The synchronized operation began in May and took three days. Workers then spent a week cutting out the stilts, first removing the upper half.
During the tower’s steel erection, permanent columns were in compression as loads traveled down to the stilts. When crews removed the shims, the permanent columns engaged and began hanging from the hat truss. The trusses deflected as calculated, causing about 1.5 in. of downward movement, says Kregs.
To accommodate the anticipated movement, Clark crews built the floors around the perimeter of the tower at a slightly higher elevation than the final elevation.
To anticipate all final elevations, the team developed a virtual computer model of the building. “A full 3D model of all foundations, walls, beams, columns, slabs and braces was created and used to coordinate structural elements” with the architecture and building mechanical systems, as well as to produce construction documentation, says SOM’s Sarkisian.
In addition to the building information model, Herrick created a detailed 3D connection model of the hat truss. Also, SOM modeled the reinforcing steel in the shear walls at key coordination locations.

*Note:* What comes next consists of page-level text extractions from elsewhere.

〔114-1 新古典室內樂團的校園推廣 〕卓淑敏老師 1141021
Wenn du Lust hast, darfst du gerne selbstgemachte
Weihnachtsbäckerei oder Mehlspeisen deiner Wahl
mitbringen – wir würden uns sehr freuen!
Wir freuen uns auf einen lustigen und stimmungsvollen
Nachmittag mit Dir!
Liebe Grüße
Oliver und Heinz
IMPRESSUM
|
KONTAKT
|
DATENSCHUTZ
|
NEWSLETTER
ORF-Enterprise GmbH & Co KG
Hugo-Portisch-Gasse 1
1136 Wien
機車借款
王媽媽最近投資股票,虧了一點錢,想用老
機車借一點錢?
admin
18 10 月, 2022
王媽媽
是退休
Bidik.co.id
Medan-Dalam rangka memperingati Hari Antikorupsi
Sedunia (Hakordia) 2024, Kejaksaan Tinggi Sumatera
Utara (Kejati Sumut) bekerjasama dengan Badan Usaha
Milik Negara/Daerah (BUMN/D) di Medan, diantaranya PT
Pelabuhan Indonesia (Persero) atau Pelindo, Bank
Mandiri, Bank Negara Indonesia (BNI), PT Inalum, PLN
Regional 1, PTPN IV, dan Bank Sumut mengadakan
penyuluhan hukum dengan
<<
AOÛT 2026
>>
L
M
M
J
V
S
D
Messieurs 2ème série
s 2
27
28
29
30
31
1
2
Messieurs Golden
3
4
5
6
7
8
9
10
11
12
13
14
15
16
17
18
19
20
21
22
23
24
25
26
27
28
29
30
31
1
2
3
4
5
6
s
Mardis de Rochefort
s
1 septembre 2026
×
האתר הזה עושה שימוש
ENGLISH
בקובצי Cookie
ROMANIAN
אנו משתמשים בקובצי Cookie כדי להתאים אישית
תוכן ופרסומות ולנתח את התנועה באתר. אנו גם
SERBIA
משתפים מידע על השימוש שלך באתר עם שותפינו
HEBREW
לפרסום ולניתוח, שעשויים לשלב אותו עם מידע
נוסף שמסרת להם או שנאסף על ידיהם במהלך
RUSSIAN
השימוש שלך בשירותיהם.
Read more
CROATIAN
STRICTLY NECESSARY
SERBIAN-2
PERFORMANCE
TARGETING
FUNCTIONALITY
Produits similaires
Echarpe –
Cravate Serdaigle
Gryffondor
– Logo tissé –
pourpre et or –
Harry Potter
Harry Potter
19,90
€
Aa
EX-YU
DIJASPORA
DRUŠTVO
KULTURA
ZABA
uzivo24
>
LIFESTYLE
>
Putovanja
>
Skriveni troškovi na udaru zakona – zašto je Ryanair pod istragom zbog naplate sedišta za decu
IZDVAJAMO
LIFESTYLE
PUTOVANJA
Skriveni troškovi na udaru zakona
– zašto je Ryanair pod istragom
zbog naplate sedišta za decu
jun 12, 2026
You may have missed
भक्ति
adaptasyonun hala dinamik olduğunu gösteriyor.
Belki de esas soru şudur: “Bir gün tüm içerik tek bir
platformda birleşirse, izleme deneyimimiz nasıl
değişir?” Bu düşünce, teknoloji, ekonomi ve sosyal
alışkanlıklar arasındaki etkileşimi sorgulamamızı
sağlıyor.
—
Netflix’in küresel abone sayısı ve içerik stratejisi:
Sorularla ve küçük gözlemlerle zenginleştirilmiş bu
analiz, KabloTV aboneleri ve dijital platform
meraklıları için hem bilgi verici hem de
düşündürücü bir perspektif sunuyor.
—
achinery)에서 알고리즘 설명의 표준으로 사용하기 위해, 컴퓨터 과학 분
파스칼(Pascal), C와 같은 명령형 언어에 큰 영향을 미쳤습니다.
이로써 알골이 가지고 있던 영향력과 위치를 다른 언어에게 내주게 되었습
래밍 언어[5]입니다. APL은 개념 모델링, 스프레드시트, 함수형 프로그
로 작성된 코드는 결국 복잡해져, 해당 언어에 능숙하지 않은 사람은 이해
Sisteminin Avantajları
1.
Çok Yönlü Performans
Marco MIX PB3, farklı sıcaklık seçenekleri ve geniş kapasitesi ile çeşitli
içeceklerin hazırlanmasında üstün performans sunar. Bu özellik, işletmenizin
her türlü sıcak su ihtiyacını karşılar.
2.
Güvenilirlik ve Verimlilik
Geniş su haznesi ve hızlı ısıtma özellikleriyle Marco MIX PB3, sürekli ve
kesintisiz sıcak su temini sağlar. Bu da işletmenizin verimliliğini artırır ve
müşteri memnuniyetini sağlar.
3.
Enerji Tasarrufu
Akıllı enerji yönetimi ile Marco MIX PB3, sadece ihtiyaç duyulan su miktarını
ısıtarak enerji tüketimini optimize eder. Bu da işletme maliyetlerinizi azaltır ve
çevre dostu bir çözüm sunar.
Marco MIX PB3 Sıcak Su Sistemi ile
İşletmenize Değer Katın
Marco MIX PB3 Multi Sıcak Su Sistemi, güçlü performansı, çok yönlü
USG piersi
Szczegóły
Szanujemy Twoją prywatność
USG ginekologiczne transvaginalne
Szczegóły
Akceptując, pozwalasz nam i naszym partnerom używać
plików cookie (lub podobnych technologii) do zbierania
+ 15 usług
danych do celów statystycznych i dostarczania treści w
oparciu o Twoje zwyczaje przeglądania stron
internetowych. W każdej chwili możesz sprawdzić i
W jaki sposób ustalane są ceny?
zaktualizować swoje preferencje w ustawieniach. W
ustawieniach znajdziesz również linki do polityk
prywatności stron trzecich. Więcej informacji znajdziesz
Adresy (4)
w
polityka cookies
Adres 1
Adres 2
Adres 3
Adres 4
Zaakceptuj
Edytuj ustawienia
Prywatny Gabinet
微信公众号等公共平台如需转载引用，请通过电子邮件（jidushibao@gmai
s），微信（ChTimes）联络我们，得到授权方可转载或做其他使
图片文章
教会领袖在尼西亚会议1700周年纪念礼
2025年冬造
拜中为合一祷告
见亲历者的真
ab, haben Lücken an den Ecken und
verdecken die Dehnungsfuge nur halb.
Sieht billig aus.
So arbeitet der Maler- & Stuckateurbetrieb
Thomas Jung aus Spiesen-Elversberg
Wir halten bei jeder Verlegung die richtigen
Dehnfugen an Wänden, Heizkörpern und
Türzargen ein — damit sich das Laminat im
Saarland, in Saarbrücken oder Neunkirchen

“These models were all critical for proper [preconstruction] coordination between multiple subcontractors,” says Sarkisian.
The building is going for the highest rating—Platinum—of the U.S. Green Building Council’s LEED certification system. A combined mechanical plant for cooling, heating and power has two 5,000-amp substations and a 2500-kW diesel generator for emergency power. The system can be converted to biomass as a fuel. A 400-kW, roof-mounted photovoltaic array is designed to produce up to 525,000-kWh annually.
The project’s 220,000-sq-ft pleated and glazed curtain wall gives the courthouse a variable appearance that changes as the sun moves while reducing solar heat gain by nearly 50%. The glass cladding makes the 627,000-sq-ft courthouse appear lighter and more transparent, says José Luis Palacios, SOM’s design director.
The pleated facade is a response to the downtown street grid, which is about 38° off of a true north-south axis. Because the courthouse aligns with the street grid, transparent panels on the north and south sides maximize daylighting, while opaque panels on the east and west sides minimize solar gain, says the architect.
GSA’s Allen says that while the design-build process has saved time and money, it does require the team to manage design work. “The design has been ongoing for the past two and half years, even though construction is underway. It gives everybody a sense that they can continue to design, and at some point we’ve had to say, ‘No, the design is done. We need to get the building built,’ ” he says.